I think that people do know truth, core truths, for themselves. We are taught to not trust our instincts, to not listen to the inner workings of our mind that tell us if a thought or a belief or a situation is "right". When I read about the core teachings of Buddhism there is a great sense of rightness that I can’t ignore. Chodron writes about her teacher, Rinpoche, who spoke about shopping (for truth) as "actually always trying to find security, always trying to feel good about yourself," she writes that "you are uncommitted until you actually encounter a particular way that rings true in your heart and you decide to follow it" (88-89).
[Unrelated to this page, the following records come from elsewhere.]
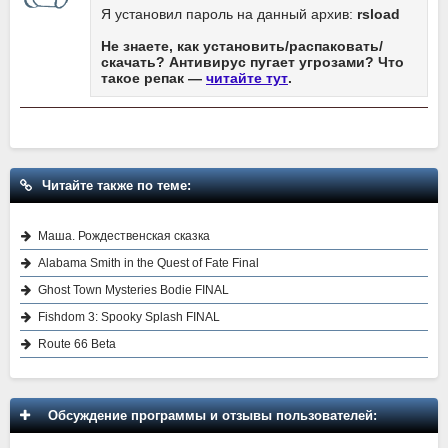
Я установил пароль на данный архив:
rsload
Не знаете, как установить/распаковать/
скачать? Антивирус пугает угрозами? Что
такое репак —
читайте тут
.
Читайте также по теме:
Маша. Рождественская сказка
Alabama Smith in the Quest of Fate Final
Ghost Town Mysteries Bodie FINAL
Fishdom 3: Spooky Splash FINAL
Route 66 Beta
Обсуждение программы и отзывы пользователей:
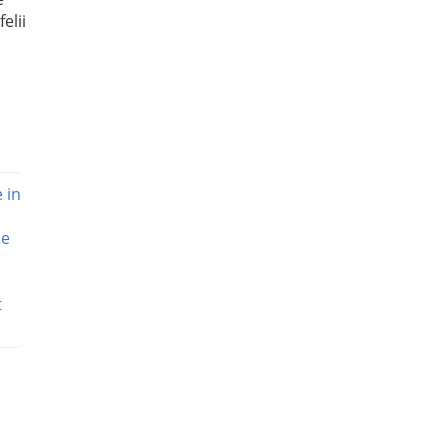
elii
 in
de
t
What rings true in each person may be very different, and that’s okay, in Essential Teachings by the Dalai Lama he said a few things that really struck home about religion:

  • Religion, in all its forms, has as its root endless compassion (ix).
  • Exchange with another tradition can only lead to enrichment of your own. What is there to fear (xvii)?
  • He learned about service from Christianity. "This service to other beings is essential. Buddhists too often think meditating is enough. Meditation is not enough. We must help others. Compassion must be active, otherwise it is lazy" (xviii).
  • When asked about a world religion: "No world religion. We have enough religions. Enough religions but not enough real human beings. Religions should learn from each other, respect each other, but keep their identity. Some poeple like tomatoes; some people like bread. People should be free to eat what they want and people should be able to choose what religion is most useful to their growth. Don’t let us talk too much of religion. Let us talk of what is human. . . Our world is forgetting what is essential [love and kindness], what is essentially human (xviii).

So while right now I may not know exactly what I believe about what happens after death, or what happened at the beginning of the world, I do know what rings true to my heart about how to live and believe right this moment, and I’m okay with that, it’s enough. I know I’ve pointed to this poem on more than one occassion, but I’ll do so again because it was probably one of the first things so many years ago that opened my mind to the possiblity of  (as Chodron said) continually looking one’s beliefs straight in the face, honestly and clearly, and then steping beyond them:

Progress

Let there be many windows to your soul,
That all the glory of the universe
May beautify it. Not the narrow pane
Of one poor creed can catch the radiant rays
That shine from countless sources. Tear away
The blinds of superstition; let the light
Pour through fair windows broad as truth itself
And high as God.

Why should the spirit peer
Through some priest-curtained orifice, and grope
Along dim corridors of doubt, when all
The splendor from unfathomed seas of space
Might bathe it with the golden waves of Love?
Sweep up the debris of decaying faiths;
Sweep down the cobwebs of worn-out beliefs,
And throw your soul wide open to the light
Of Reason and of Knowledge. Tune your ear
To all the wordless music of the stars
And to the voice of Nature, and your heart
Shall turn to truth and goodness as the plant
Turns to the sun. A thousand unseen hands
Reach down to help you to their peace-crowned heights,
And all the forces of the firmament
Shall fortify your strength. Be not afraid
To thrust aside half-truths and grasp the whole.

~Ella Wheeler Wilcox 

~ by kelly on Monday, 26 June 2006.

One Response to “Stepping beyond…”

  1. I haven’t read Pima - it looks good. I’ll have to look for one of those books! Thanks!